One day while getting vaccinated at school, Cry-Baby comes eye to eye with the beautiful Allison Vernon-Williams (Amy Locane), and it’s love at first sight. But Allison is a Square, which is what the squeaky clean kids call themselves, because normal people pick their own lame, self deprecating nicknames. The two get sweet on each other, much to the chagrin of Allison's family, who happen to be prominent local bluebloods. Yeah, it's the old good-girl-meets-bad-boy story, but there's more. Cry-Baby is also a rock and/or roll singer along the lines of a skinnier, more handsome Elvis.

Meanwhile, Allison's current boyfriend looks like a third string astronaut and sings in a crappy barbershop quartet. And he doesn't like Drapes. Oh yeah...it's on like Donkey Kong. Or jacks...or marbles...or throwing rocks at each other - whatever sucky games kids played back in 1952.

It doesn't take long for the two lovebirds to run afoul of the Establishment, and Cry-Baby ends up in jail while Allison finds herself questioning their love. Everyone sings, everyone dances, and things go pretty much the way you think they will right up to the last shot of film. No, it's not quite groundbreaking stuff. But thanks to some surprisingly effective casting, a twisted sense of humor, some grudgingly infectious musical numbers and Johnny Depp's spot on impersonation of Val Kilmer, Cry-Baby is a grip-load of fun.

It's trashy, cheesy, and more than a little lowbrow - but it's never tasteless or cheap.
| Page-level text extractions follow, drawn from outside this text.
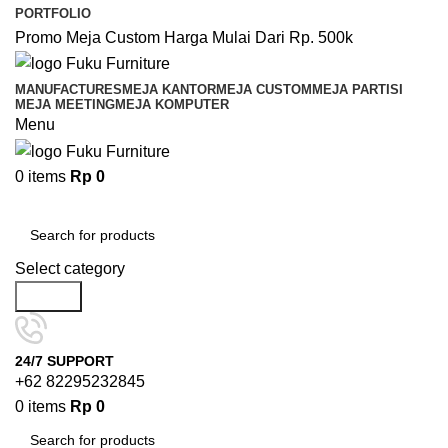
PORTFOLIO
Promo Meja Custom Harga Mulai Dari Rp. 500k
MANUFACTURES
MEJA KANTOR
MEJA CUSTOM
MEJA PARTISI
MEJA MEETING
MEJA KOMPUTER
Menu
0
items
Rp
0
Browse Categories
Select category
Search
24/7 SUPPORT
+62 82295232845
0
items
Rp
0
Unless you want to contest Patty Hearst dropping the film's only F-Bomb. But if you ask me it's positively priceless, and it's enough to make me forgive and forget that whole machine gun toting bank robber thing. Leave it to John Waters to prove that nothing sells camp like real life freaks of nature. And speaking of camp, and since this is supposed to be a bit of a poke at Grease, I feel the need to mention a few things:

Patty Hearst is a better actress than Olivia-Newton John. Plus, she knows how to handle a weapon. It's the total package.

Yes, the vocals are lip synched. Did you really think Johnny Depp could sing?

Speaking of singing, the songs aren't that good but they're just the right kind of bad that they fit the film's cornball, comic book tone.

Traci Lords will never be confused with an “actress.” But her complete lack of grace and subtlety actually serves her pretty well - and for once, it's in a film you can watch without going to prison for ten years.

Cry-Baby is somehow an improbable work of half-sane borderline genius, and this is coming from someone with a lifelong hatred of musicals - you'd better believe I'm serious. Seriously, I'm trying really hard to think of sage, learned, print-worthy things to say about this movie but the bottom line is that it's just a hell of a lot of stupid fun. That's all it's meant to be, and once in a while that's just the kind of movie we all need. Cry-Baby will probably put a smile on your face - except the parts where Hatchet-Face shows her teeth. I can't say it'll quite put a song in your heart, but it just might put a spring in your step.

It's everything a B-Movie teenage musical comedy-spoof full of porn stars, terrorists and Iggy Pop should be - young, stupid, and mean. And...lots and lots of mindless fun.